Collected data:
● ● ● ● ● ● ●

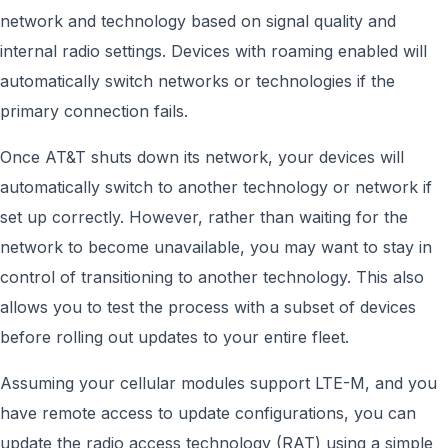
network and technology based on signal quality and
internal radio settings. Devices with roaming enabled will
automatically switch networks or technologies if the
primary connection fails.
Once AT&T shuts down its network, your devices will
automatically switch to another technology or network if
set up correctly. However, rather than waiting for the
network to become unavailable, you may want to stay in
control of transitioning to another technology. This also
allows you to test the process with a subset of devices
before rolling out updates to your entire fleet.
Assuming your cellular modules support LTE-M, and you
have remote access to update configurations, you can
update the radio access technology (RAT) using a simple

● ● ● ● ● ● ●

- _TASK PROMPT_: Each line from the one that contains "automatically switch networks" through the end of the records must be repeated exactly. No other line belongs in the answer.

- _COMPLETED EXERCISE_:
automatically switch networks or technologies if the
primary connection fails.
Once AT&T shuts down its network, your devices will
automatically switch to another technology or network if
set up correctly. However, rather than waiting for the
network to become unavailable, you may want to stay in
control of transitioning to another technology. This also
allows you to test the process with a subset of devices
before rolling out updates to your entire fleet.
Assuming your cellular modules support LTE-M, and you
have remote access to update configurations, you can
update the radio access technology (RAT) using a simple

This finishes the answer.